What is depression?
Depression is a medical condition that affects your mood and ability to function.
Depressive symptoms include feeling sad, anxious or hopeless. The condition can also cause difficulty with thinking, memory, eating and sleeping. A diagnosis of major depressive disorder (clinical depression) means you have felt sad, low or worthless most days for at least two weeks while also having other symptoms such as sleep problems, loss of interest in activities, or change in appetite.
Without treatment, depression can get worse and last longer. In severe cases, it can lead to self-harm or death. Fortunately, treatments can be very effective in improving symptoms of depression.
How common is depression?
Depression is common all over the world. Healthcare providers estimate that nearly 7% of American adults have depression every year. More than 16% of U.S. adults — around 1 in 6 — will experience depression in their lifetime.

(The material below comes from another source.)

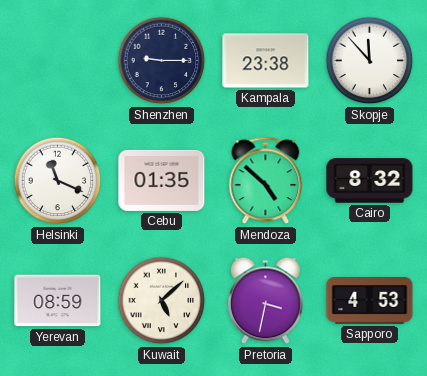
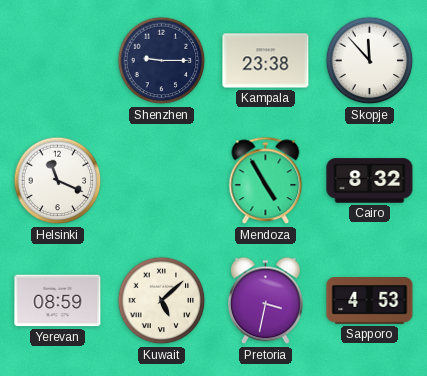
Cebu: 01:35 -> none
Mendoza: 4:52 -> 4:55
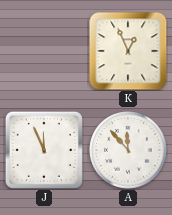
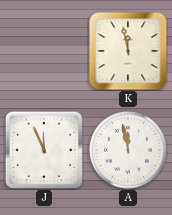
K: 12:56 -> 11:58
A: 11:53 -> 11:58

What are the types of depression?
Healthcare providers name depression types according to symptoms and causes. These episodes often have no obvious cause. In some people, they can linger much longer than in others for no clear reason.
Types of depression include:
- Major depressive disorder (MDD): Major depression (clinical depression) has intense or overwhelming symptoms that last longer than two weeks. These symptoms interfere with everyday life.

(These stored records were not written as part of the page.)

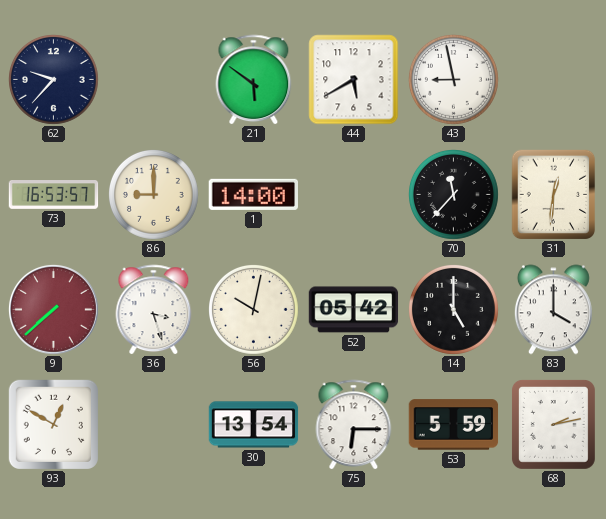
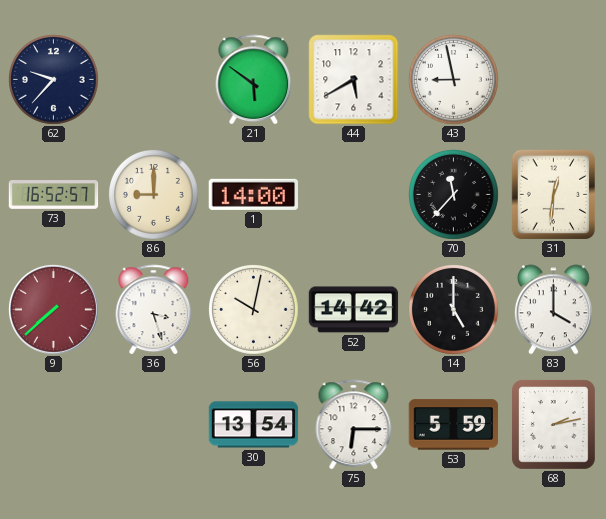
73: 16:53 -> 16:52
52: 05:42 -> 14:42
93: 12:50 -> none
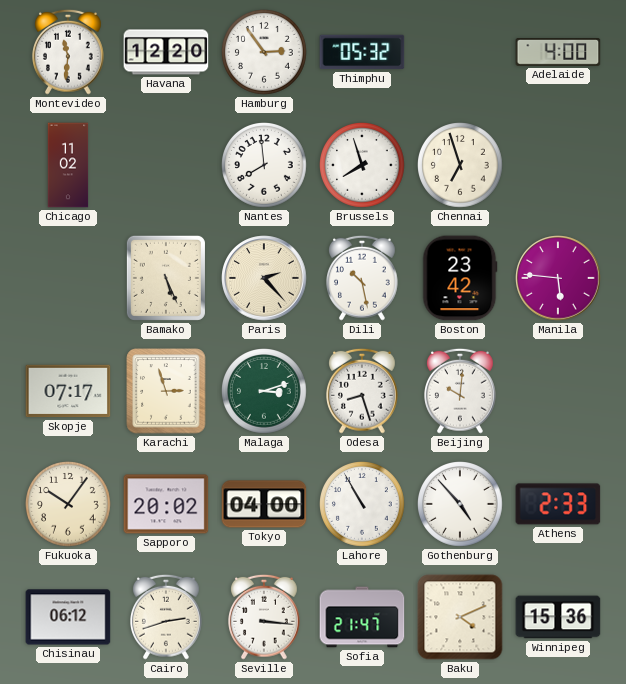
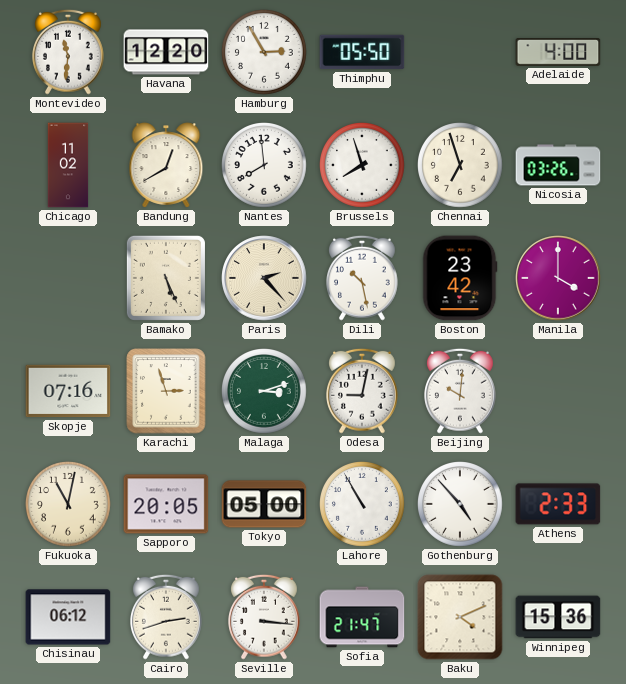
Hamburg: 2:54 -> 2:55
Thimphu: 05:32 -> 05:50
Bandung: none -> 12:40
Nicosia: none -> 03:26
Manila: 5:46 -> 4:00
Skopje: 07:17 -> 07:16
Odesa: 8:27 -> 9:02
Fukuoka: 10:06 -> 11:02
Sapporo: 20:02 -> 20:05
Tokyo: 04:00 -> 05:00
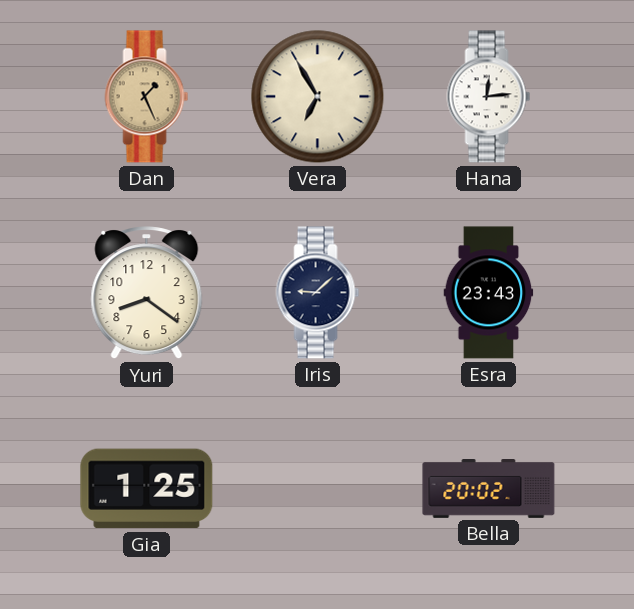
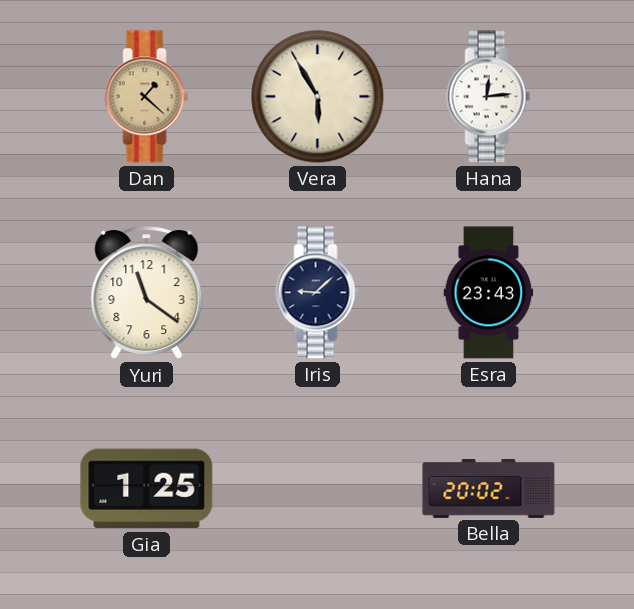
Dan: 1:26 -> 1:22
Vera: 6:55 -> 5:55
Yuri: 8:21 -> 11:21
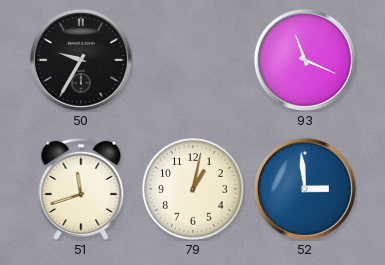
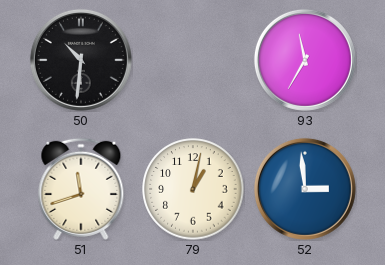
50: 9:35 -> 10:31
93: 11:19 -> 11:35
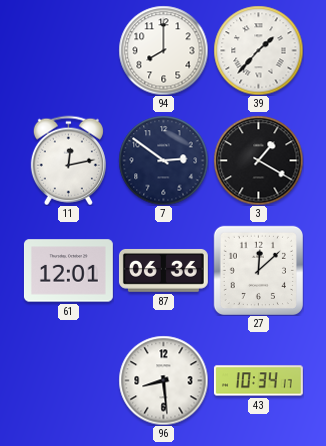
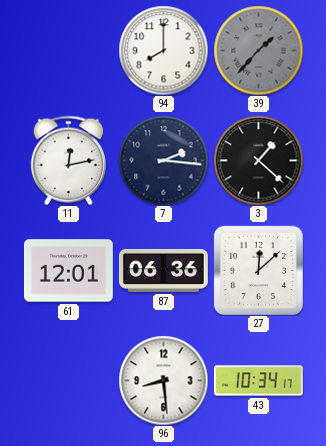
39 dial: white -> grey
7: 2:51 -> 2:16
3: 1:20 -> 1:22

- Bipolar depression: People with bipolar disorder have alternating periods of low mood and extremely high-energy (manic) periods. During the low period, they may have depression symptoms such as feeling sad or hopeless or lacking energy.
- Perinatal and postpartum depression:“Perinatal” means around birth. Many people refer to this type as postpartum depression. Perinatal depression can occur during pregnancy and up to one year after having a baby. Symptoms go beyond “the baby blues,” which causes minor sadness, worry or stress.
- Persistent depressive disorder (PDD):PDD is also known as dysthymia. Symptoms of PDD are less severe than major depression. But people experience PDD symptoms for two years or longer.
- Premenstrual dysphoric disorder (PMDD): Premenstrual dysphoric disorder is a severe form of premenstrual disorder (PMS). It affects women in the days or weeks leading up to their menstrual period.
- Psychotic depression: People with psychotic depression have severe depressive symptoms and delusions or hallucinations. Delusions are beliefs in things that are not based in reality, while hallucinations involve seeing, hearing, or feeling touched by things that aren’t actually there.
- Seasonal affective disorder (SAD): Seasonal depression, or seasonal affective disorder, usually starts in late fall and early winter. It often goes away during the spring and summer.